The series follows the original breakout in The Walking Dead albeit from a different angle, headed on a different trajectory. Two families are followed as Los Angeles implodes in the midst of an emerging zombie apocalypse, we see it prior to, during and after the genesis of the infection. Cliff Curtis is the head honcho here, filling in the alpha male role played by Andrew Lincoln in the main series. Rubén Blades is also perhaps a reflection of the Jon Bernthal character from the main series as he plays the sterner, cynical figure… at any cost is his motto.

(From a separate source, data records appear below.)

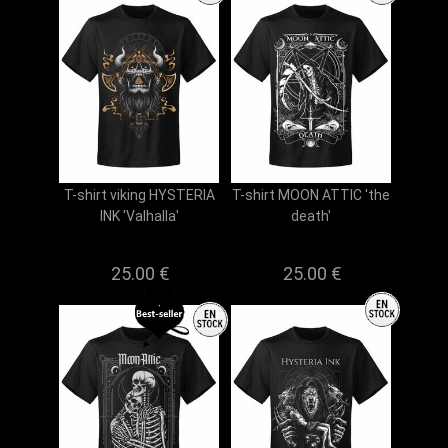
T-shirt viking HYSTERIA
T-shirt MOON ATTIC 'the
INK 'Valhalla'
death'
25.00 €
25.00 €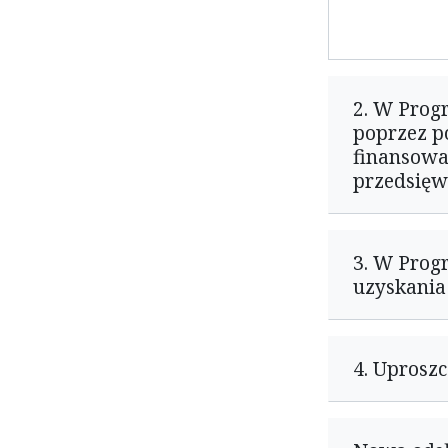
2. W Prog
poprzez p
finansowa
przedsięw
3. W Prog
uzyskania
4. Uproszc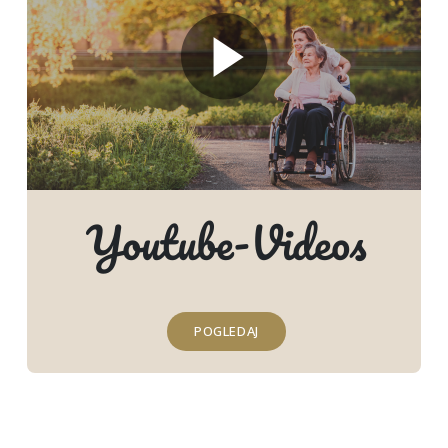
Youtube-Videos
POGLEDAJ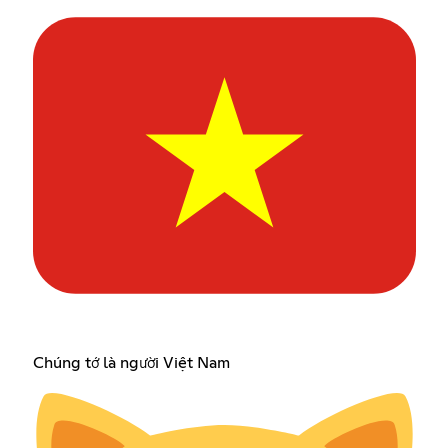
Chúng tớ là người Việt Nam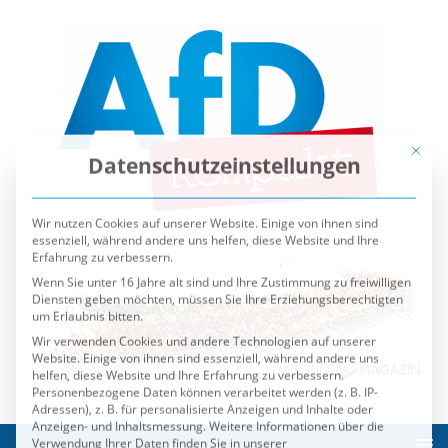
Mit die
Datenschutzeinstellungen
Wir nutzen Cookies auf unserer Website. Einige von ihnen sind
essenziell, während andere uns helfen, diese Website und Ihre
Erfahrung zu verbessern.
Wenn Sie unter 16 Jahre alt sind und Ihre Zustimmung zu freiwilligen
Diensten geben möchten, müssen Sie Ihre Erziehungsberechtigten
um Erlaubnis bitten.
Wir verwenden Cookies und andere Technologien auf unserer
Website. Einige von ihnen sind essenziell, während andere uns
helfen, diese Website und Ihre Erfahrung zu verbessern.
Personenbezogene Daten können verarbeitet werden (z. B. IP-
Adressen), z. B. für personalisierte Anzeigen und Inhalte oder
Anzeigen- und Inhaltsmessung.
Weitere Informationen über die
Verwendung Ihrer Daten finden Sie in unserer
Datenschutzerklärung
.
Sie können Ihre Auswahl jederzeit unter
Einstellungen
widerrufen oder anpassen.
Es folgt eine Liste der Service-Gruppen, für die eine Einwilli
Essenziell
Externe Medien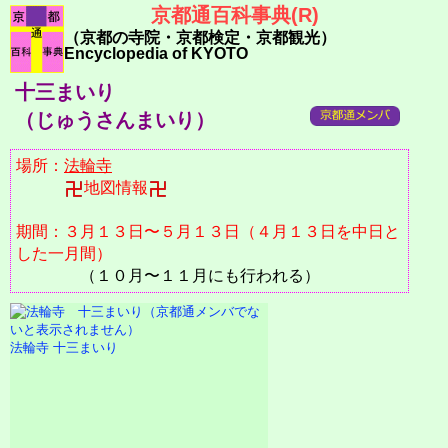
京都通百科事典(R)
（京都の寺院・京都検定・京都観光）
Encyclopedia of KYOTO
十三まいり
（じゅうさんまいり）
場所：
法輪寺
地図情報
期間：３月１３日〜５月１３日（４月１３日を中日と
した一月間）
（１０月〜１１月にも行われる）
法輪寺 十三まいり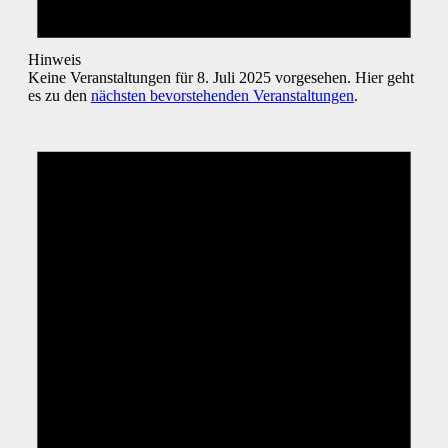
Hinweis
Keine Veranstaltungen für 8. Juli 2025 vorgesehen. Hier geht
es zu den
nächsten bevorstehenden Veranstaltungen
.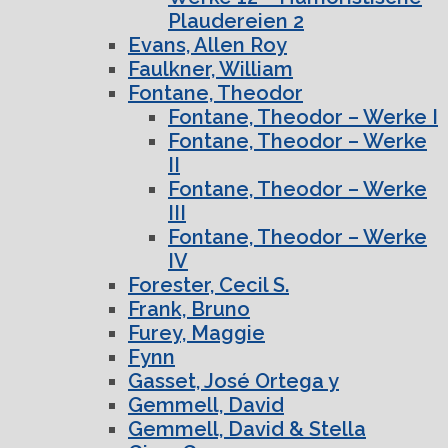
Plaudereien 2
Evans, Allen Roy
Faulkner, William
Fontane, Theodor
Fontane, Theodor – Werke I
Fontane, Theodor – Werke
II
Fontane, Theodor – Werke
III
Fontane, Theodor – Werke
IV
Forester, Cecil S.
Frank, Bruno
Furey, Maggie
Fynn
Gasset, José Ortega y
Gemmell, David
Gemmell, David & Stella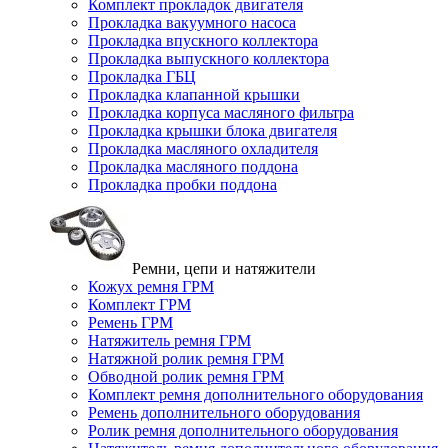
Комплект прокладок двигателя
Прокладка вакуумного насоса
Прокладка впускного коллектора
Прокладка выпускного коллектора
Прокладка ГБЦ
Прокладка клапанной крышки
Прокладка корпуса масляного фильтра
Прокладка крышки блока двигателя
Прокладка масляного охладителя
Прокладка масляного поддона
Прокладка пробки поддона
Ремни, цепи и натяжители
Кожух ремня ГРМ
Комплект ГРМ
Ремень ГРМ
Натяжитель ремня ГРМ
Натяжной ролик ремня ГРМ
Обводной ролик ремня ГРМ
Комплект ремня дополнительного оборудования
Ремень дополнительного оборудования
Ролик ремня дополнительного оборудования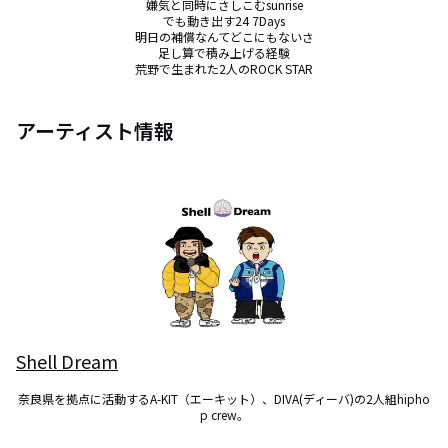
嫌気と同時にさしこむsunrise

でも動き出す24 7Days

明日の補償なんてどこにもないさ

足し算で積み上げる経験

荒野で生まれた2人のROCK STAR
アーティスト情報
Shell Dream
奈良県を拠点に活動するA-KIT（エーキット）、DIVA(ディーバ)の2人組hipho
p crew。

Their families are for the most part uninteresting and I would say that there are too many of them, a recurring problem that has been inherited from the main series. There are too many faces being returned to, for example Curtis’ character does not need two wives, each with different children. Character development suffers from overcasting especially for a series of only six episodes. It can become slow too, in trying to ‘settle’ these characters, especially in the early episodes. It seemed at times that Dawson’s Creek was around the corner just as much as the apocalypse.
Things pick up though and the series refreshes with things that have been missing from the main series for too long. The Walking Dead has had people hanging out in the country under Rick Grimes’ paranoid leadership for entre seasons now. Occasionally they’ll encounter some zombies and destroy them with ease. There is no terror, fear and certainly no panic. It’s obvious that the central characters have long term contracts and will probably not be killed off until the very end. That was never the case in George Romero’s work. For its short duration I enjoyed the return of those core tenets of horror in Fear the Walking Dead.
I liked the fact that Cliff Curtis’ character was not impervious, like the main series’ Rick Grimes, who roves the wasteland, owning everything and everyone with zombies being, apparently, a trival nuisance. I like Curtis more than Lincoln too, I buy him as an edgier manly man more than the former, he requires less effort to convince us of his alpha male status. A big plus, I don’t like the Grimes character nor the actor who portrays him because they are not at ease, ever. But I hope they don’t ruin things with the ‘we can’t trust other survivors’ schtick that has plagued the main series for too long now.
I thought the series was fairly decent, but the finale convinced me to bump it up to an eight. The finale of Fear the Walking Dead was superior to any episode from the main series in recent memory. It had zombie hordes and people who ran from them, in fear. It had panic and doubt. The main series has stagnated, I’d be surprised if it can produce an episode of similar quality when it returns to our screen this year. In short, this series feels more ‘survival’ horror than the main series has in years.